Wolves do not come off they well nor do serpents, but at least in one instance the faithful are admonished to imitate the latter:

“Behold, I send you forth as sheep in the midst of wolves: be ye therefore wise as serpents, and harmless as doves” (Matthew 10:16, KJV).

According to Christian exegesis, animals convey eschatological realities, as in this well-known passage from Isaiah:

“The wolf also shall dwell with the lamb and the leopard lie down with the kid; and the calf and the young lion and the fatling; and a little child shall lead them. And the cow the bear shall feed; their young ones shall lie down together: and the lion shall eat straw like the ox. And the sucking child shall play on the hole of the asp, and the weaned child shall put his hand on the cockatrice’ den” (Isaiah 11:6-8, KJV).

(Luther once laconically noted that if you preempt God’s eschatological design and force the wolf and lamb to cohabit prematurely, the lamb will have to be replaced often.)

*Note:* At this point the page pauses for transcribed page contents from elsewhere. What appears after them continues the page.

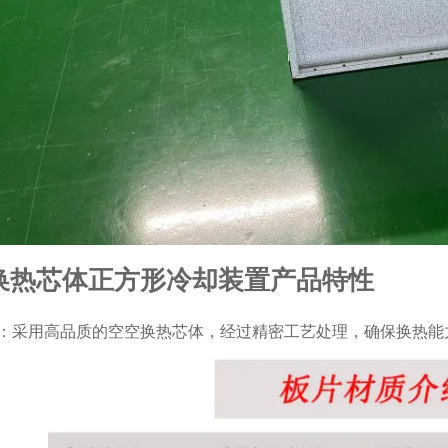
换热芯体正方形冷却装置产品特性
：采用高品质的空空换热芯体，经过精密工艺处理，确保换热能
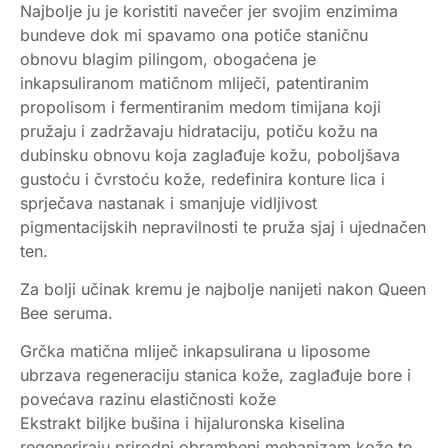
Najbolje ju je koristiti navečer jer svojim enzimima
bundeve dok mi spavamo ona potiče staničnu
obnovu blagim pilingom, obogaćena je
inkapsuliranom matičnom mliječi, patentiranim
propolisom i fermentiranim medom timijana koji
pružaju i zadržavaju hidrataciju, potiču kožu na
dubinsku obnovu koja zaglađuje kožu, poboljšava
gustoću i čvrstoću kože, redefinira konture lica i
sprječava nastanak i smanjuje vidljivost
pigmentacijskih nepravilnosti te pruža sjaj i ujednačen
ten.
Za bolji učinak kremu je najbolje nanijeti nakon Queen
Bee seruma.
Grčka matična mliječ inkapsulirana u liposome
ubrzava regeneraciju stanica kože, zaglađuje bore i
povećava razinu elastičnosti kože
Ekstrakt biljke bušina i hijaluronska kiselina
regeneriraju prirodni obrambeni mehanizam kože te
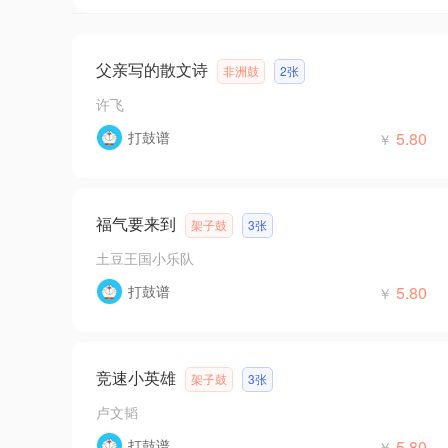
父亲写的散文诗
非洲鼓
2张
许飞
打鼓谱
5.80
￥
福气要来到
架子鼓
3张
土豆王国小乐队
打鼓谱
5.80
￥
竞速小英雄
架子鼓
3张
卢文韬
打鼓谱
5.80
￥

In the history of the church, communication is rich in references to animals–both biblical and extra-biblical ones. An important symbol for Italian popes, for example, has been the wild boar (cinghiale) of central Italy. I was reminded of this recently after reading an article in the New York Times about “[the] brutal and destructive insurgency” that these voracious creatures have recently brought to the vineyards of Chianti. It only takes a few minutes for a herd to destroy utterly a grape harvest.

This knowledge helps one understand the distress felt by Pope Leo X, who, in his condemnation of Martin Luther in 1520, likened the Wittenberg reformer to a wild boar. “Arise, O Lord,” Leo thundered in Exsurge Domine,

“. . . [for] you committed the care, rule, and administration of the vineyard, an image of the triumphant church, to Peter, as the head and your vicar and his successors. The wild boar [Luther] from the forest [now] seeks to destroy it and every wild beast feeds upon it.”

Centuries later when Pope Gregory XVI in Mirari vos (1832) condemned the French scholar Félicité Lamennais, who championed religious liberty (then understood as the error of “indifferentism”), the Pope alighted on the wild boar as a suitable metaphor:

“We take refuge in . . . faith and call upon your concern for the salvation of the Catholic flock. Your singular prudence and diligent spirit give Us courage and console Us, afflicted as We are with so many trials. We must raise Our voice and attempt all things lest a wild boar [Lamennais] . . . destroy the vineyard.”

At the Second Vatican Council (1962-65), the Catholic Church made a volte-face concerning religious liberty, warmly embracing it in the Council’s Declaration on Religious Liberty. Presumably, then, Lamennais is no longer regarded as a wild boar.

But Exsurge Domine remains on the books and despite decades of ecumenical rapprochement, Luther at some level remains a wild boar in the eyes of Rome. Many theological differences between Catholics and Protestants will endure after the 500th anniversary of the Reformation in 2017, but perhaps the time has come for the Catholic Church to apologize for this past name-calling. A still better gift would be for Lutherans and Catholics to sit down together and enjoy wild boar pasta, a delicacy in central Italy. There should be wine too, of course—from unmolested vineyards.